One of those stalwart supporters is still a vital part of the local Jewish community: William (Bill) Kahn, former longtime executive vice president of the Jewish Community Center and later of the Jewish Federation of St. Louis, of which he has been executive vice president emeritus since his retirement in 1990.

In 1960, when King’s activities were getting national attention and generating controversy, Kahn was serving as the executive director of the JCC. Even within the normally progressive local Jewish community, there were some contingents who felt threatened by King’s movement, fearing that he was trying to effect change too rapidly and possibly stirring things up more than necessary.

Kahn was not among those naysayers. He believed passionately in King’s mission, having been inspired by his late own father, Ziggy Kahn, who directed the JCC in Pittsburgh and tried to lead a boycott against the Nazi Olympics in Berlin in 1936.

With the backing of the late Isadore E. Millstone, then President of the JCC, Kahn arranged for King to be a speaker in the JCC’s famous “Liberal Forum,” a prestigious event that had previously featured speakers such as Eleanor Roosevelt and Clarence Darrow. King’s speech at the Liberal Forum took place on Nov. 27, 1960.

His topic was “The Future of Integration.” Because of the unprecedented size of the crowd, the event was moved to United Hebrew (then located on Skinker Boulevard), with the help of Rabbi Grollman.

Kahn received the Heschel-King Award back in 2008, along with Dr. Henry Givens, president of Harris-Stowe University in St. Louis. The award, conferred by Jews United for Justice, is annually presented to an African-American and a Jewish American who exemplify the spirit of cooperation and support for civil rights of Dr.
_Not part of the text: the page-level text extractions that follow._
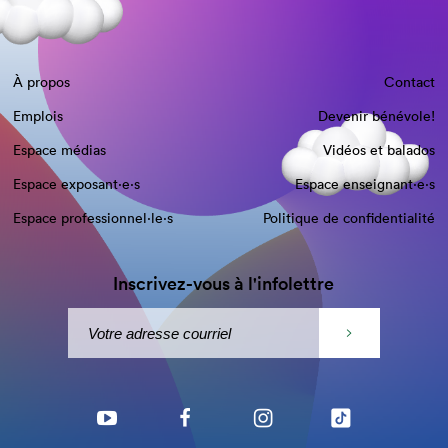
À propos
Contact
Emplois
Devenir bénévole!
Espace médias
Vidéos et balados
Espace exposant·e⋅s
Espace enseignant·e⋅s
Espace professionnel·le⋅s
Politique de confidentialité
Inscrivez-vous à l'infolettre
King and Rabbi Heschel.

At the Heschel-King Award ceremony, Kahn recalled King’s “Liberal Forum” talk at United Hebrew, including a dinner at the home of Paul Berwald before the talk. “Dr. King seemed exhausted,” Kahn recalled. “He had been arrested, roughed up and jailed in Alabama just before he came to St. Louis. To rescue him from the after-dinner questions, my wife Shirlee and I said we needed to go downtown to meet the editorial board of the St. Louis Post-Dispatch. We were able to give Dr. King a ride around St. Louis and let him unwind a little.”

King would later wow the crowd of 2,500 people at United Hebrew, spurring a 15-minute standing ovation, Kahn recalled.

King also spoke at Temple Israel, on Sept. 20, 1963, on the Shabbat between Rosh Hashanah and Yom Kippur. Over 3,000 people attended that event, where King discussed agape, a concept of selfless love that is central to Christian values.

Today, the Jewish agencies on the Millstone JCC campus still pay homage to King during an annual Rev. Dr. Martin Luther King, Jr. Day program. Kahn helped to institute the observance, which has in recent years past brought together African-American and Jewish students for an event with speakers and school choir performances (see Chai Lights in this week’s Jewish Light, page 21).

“Our task is to build upon Dr. King’s legacy, including his cooperation with Rabbi Heschel to make certain, as John F. Kennedy said that ‘here on earth, God’s work must truly be our own,'” Kahn said.